General characteristics
- Class & type: Requin-class submarine
- Displacement: 1,150 long tons (1,168 t) (surfaced); 1,441 long tons (1,464 t) (submerged);
- Length: 78.30 m (256 ft 11 in)
- Beam: 6.84 m (22 ft 5 in)
- Draught: 5.10 m (16 ft 9 in)
- Propulsion: 2 × diesel engines, 2,900 hp (2,163 kW); 2 × electric motors, 1,800 hp (1,342 kW);
- Speed: 15 knots (28 km/h) (surfaced); 9 knots (17 km/h) (submerged);
- Range: 7,700 nautical miles (14,300 km) at 9 knots (17 km/h); 70 nautical miles (130 km) at 5 knots (9.3 km/h) (submerged);
- Test depth: 80 m (260 ft)
- Complement: 51 men
- Armament: 10 × 550 mm (21.7 in) torpedo tubes; 1 × 100 mm (3.9 in) deck gun; 2 × 8 mm (0.31 in) machine guns;

= French submarine Marsouin (1924) =

The French submarine Marsouin was a built for the French Navy in the mid-1920s.
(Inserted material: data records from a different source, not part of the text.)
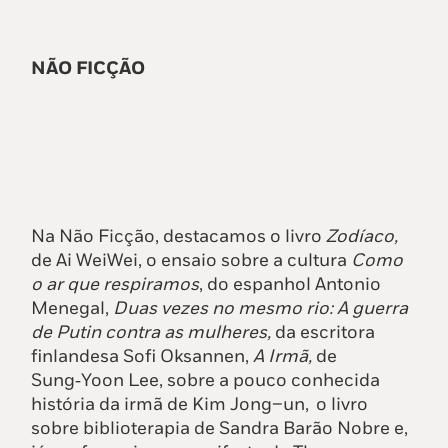
NÃO FICÇÃO
Na Não Ficção, destacamos o livro
Zodíaco,
de Ai WeiWei, o ensaio sobre a cultura
Como
o ar que respiramos
, do espanhol Antonio
Menegal,
Duas vezes no mesmo rio: A guerra
de Putin contra as mulheres,
da escritora
finlandesa Sofi Oksannen,
A Irmã,
de
Sung‑Yoon Lee, sobre a pouco conhecida
história da irmã de Kim Jong–un, o livro
sobre biblioterapia de Sandra Barão Nobre e,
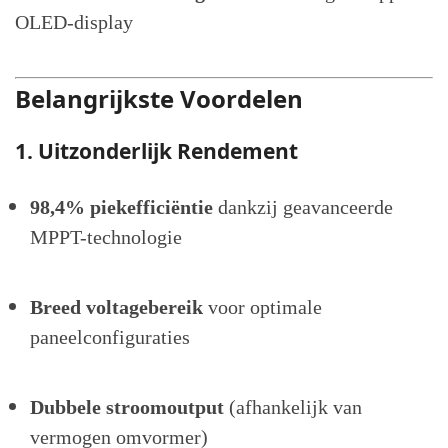
OLED-display
Belangrijkste Voordelen
1. Uitzonderlijk Rendement
98,4% piekefficiëntie
dankzij geavanceerde
MPPT-technologie
Breed voltagebereik
voor optimale
paneelconfiguraties
Dubbele stroomoutput
(afhankelijk van
vermogen omvormer)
Laid down in November 1922, it was launched in December 1924 and commissioned in September 1927. It escaped from Toulon on 27 November 1942 and joined the Free French Naval Forces; it was later disarmed at Oran in April 1944, and stricken on 28 February 1946.

==Design==
78 m long, with a beam of 6.8 m and a draught of 5.1 m, Requin-class submarines could dive up to 80 m. The submarine had a surfaced displacement of 1150 LT and a submerged displacement of 1441 LT. Propulsion while surfaced was provided by two 2900 hp diesel motors and two 1800 hp electric motors. The submarines' electrical propulsion allowed it to attain speeds of 9 kn while submerged and 15 kn on the surface. Their surfaced range was 7700 nmi at 9 kn, and 4000 nmi at 12 kn, with a submerged range of 70 nmi at 5 kn.